The mind seeing the mind is the path.

The result of the mind seeing the mind is the cessation of suffering.

– Ajaan Dune Atulo, Thai Forest Tradition. 

If You Don’t Find It Pleasant To Sit, Don’t Sit


Interviewer: What would you say to someone who finds sitting meditation painful and difficult and they struggle to do it?

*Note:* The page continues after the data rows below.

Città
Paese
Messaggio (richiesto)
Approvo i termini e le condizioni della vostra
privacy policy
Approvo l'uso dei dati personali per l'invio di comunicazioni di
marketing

Thich Nhat Hanh: Don’t do it anymore.

Interviewer: Really?

Thich Nhat Hanh: Yes, yes. If you don’t find it pleasant to sit, don’t sit. You have to learn the correct spirit of sitting. If you make a lot of effort when you sit, you become tense and that creates pain all over your body. Sitting should be pleasant. When you turn on the television in your living room, you can sit for hours without suffering. Yet when you sit for meditation, you suffer. Why? Because you struggle. You want to succeed in your meditation, and so you fight. When you are watching television you don’t fight. You have to learn how to sit without fighting. If you know how to sit like that, sitting is very pleasant.

When Nelson Mandela visited France once, a journalist asked him what he liked to do the most. He said that because he was so busy, what he liked to do the most was just to sit and do nothing. Because to sit and to do nothing is a pleasure—you restore yourself. That’s why the Buddha described it as like sitting on a lotus flower. When you’re sitting, you feel light, you feel fresh, you feel free. And if you don’t feel that when you sit, then sitting has become a kind of hard labor.

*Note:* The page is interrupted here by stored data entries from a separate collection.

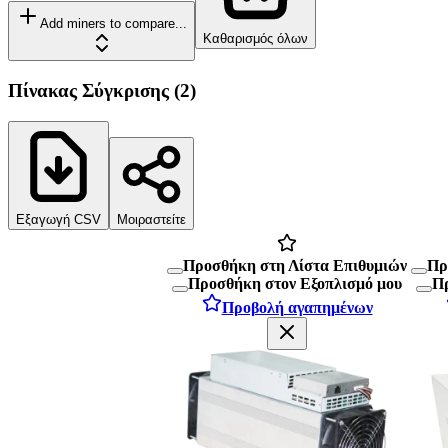
Add miners to compare...
Καθαρισμός όλων
Πίνακας Σύγκρισης
(
2
)
Εξαγωγή CSV
Μοιραστείτε
Προσθήκη στη Λίστα Επιθυμιών
Πρ
Προσθήκη στον Εξοπλισμό μου
Πρ
Προβολή αγαπημένων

Sometimes if you don’t have enough sleep or you have a cold or something, maybe sitting is not as pleasant as you’d wish. But if you are feeling normal, experiencing the pleasure of sitting is always possible. The problem isn’t to sit or not to sit, but how to sit. How to sit so that you can make the most of it — otherwise you’re wasting your time.

See your choices

People who do not see their choices do not believe they have choices. They tend to respond automatically, blindly influenced by their circumstances and conditioning. Mindfulness, by helping us notice our impulses before we act, gives us the opportunity to decide whether to act and how to act.

– Gil Fronsdal, Vipassana Teacher.

Serving a purpose

My own motto is, “Make yourself as good as possible, and everything else will have to follow along in being good.” If you don’t neglect yourself for the sake of external things, you’ll have to be good. So you shouldn’t neglect yourself. Develop your inner worth to your own satisfaction.

The world says, “Don’t worry about whether you’re good or bad, as long as you have money.” This is just the opposite of the Dhamma, which says, “Don’t worry about whether you’re rich or poor, as long as you’re a good person.”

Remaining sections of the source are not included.